I've done it, and successfully, but it needs care with heating the steel blank - too hot and the plastic melts out, too cold and it does not form the teeth. If you have an IR contactless thermometer, that could be a great help.
That's a horizontal milling cutter that has a 90 degree grind on it. If I were using it to mill a flat piece it would put a 90 degree groove in it. I think it came from a box of stuff someone gave me, but eBay could be your friend...
Do you know the formula based on the diameter and the number of teeth to determine the angle of offset required. I know it's possible to cheat with cad but I'm not familiar with cad software.

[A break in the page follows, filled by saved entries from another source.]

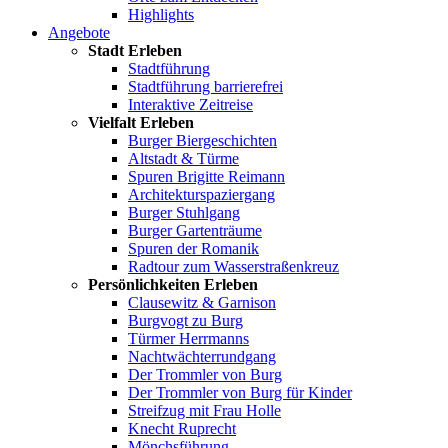
Highlights
Angebote
Stadt Erleben
Stadtführung
Stadtführung barrierefrei
Interaktive Zeitreise
Vielfalt Erleben
Burger Biergeschichten
Altstadt & Türme
Spuren Brigitte Reimann
Architekturspaziergang
Burger Stuhlgang
Burger Gartenträume
Spuren der Romanik
Radtour zum Wasserstraßenkreuz
Persönlichkeiten Erleben
Clausewitz & Garnison
Burgvogt zu Burg
Türmer Herrmanns
Nachtwächterrundgang
Der Trommler von Burg
Der Trommler von Burg für Kinder
Streifzug mit Frau Holle
Knecht Ruprecht
Mönchsführung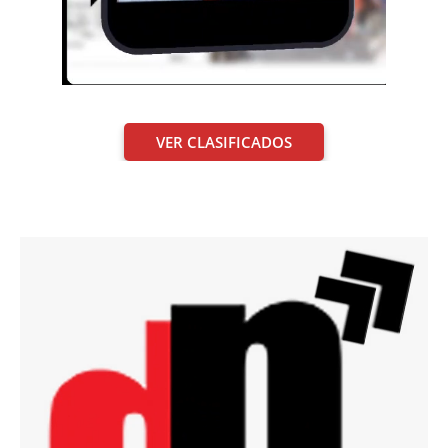
VER CLASIFICADOS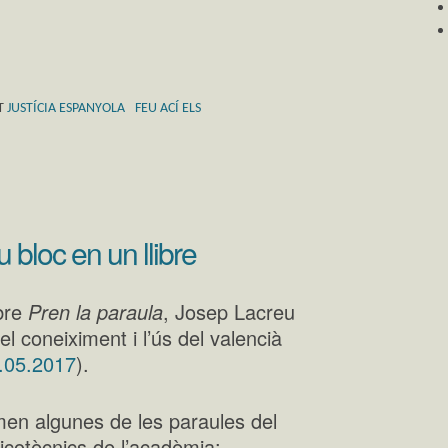
T
JUSTÍCIA ESPANYOLA
FEU ACÍ ELS
 bloc en un llibre
ibre
Pren la paraula
, Josep Lacreu
 coneiximent i l’ús del valencià
.05.2017
).
en algunes de les paraules del
icotècnics de l’acadèmia: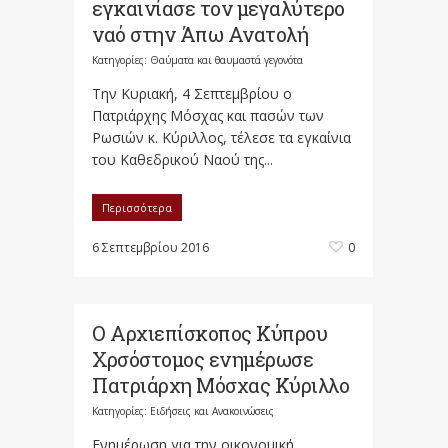
εγκαινίασε τον μεγαλύτερο
ναό στην Άπω Ανατολή
Κατηγορίες:
Θαύματα και θαυμαστά γεγονότα
Την Κυριακή, 4 Σεπτεμβρίου ο
Πατριάρχης Μόσχας και πασών των
Ρωσιών κ. Κύριλλος, τέλεσε τα εγκαίνια
του Καθεδρικού Ναού της...
Περισσότερα
6 Σεπτεμβρίου 2016
0
Ο Αρχιεπίσκοπος Κύπρου
Χρσόστομος ενημέρωσε
Πατριάρχη Μόσχας Κύριλλο
Κατηγορίες:
Ειδήσεις και Ανακοινώσεις
Ενημέρωση για την οικονομική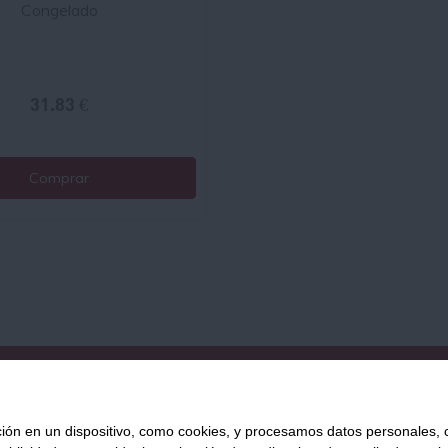
Congelado
31.83 €
Comprar
QUIÉNES SOMOS
AVISO LEGAL
POLÍTICA DE PRIVACIDAD
POLÍ
 en un dispositivo, como cookies, y procesamos datos personales, co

Thanks.
It takes a bit of geometric thinking, but I work out the circumference of the part and divide by the number of teeth. Because it is a 90 degree tooth, the mid-plane distance between teeth is twice the distance from the mid plane to the bottom of the tooth gullet (or a tooth tip). Knowing that mid plane to bottom gullet distance and the radius, angle= arctan(tooth gullet distance/radius).
I've seen articles showing these used back-to-back with different pitches to give a low profile discrete movement rotary table. For example, coarse movement one way then fine movement either forward or backwards gives many more discrete movements.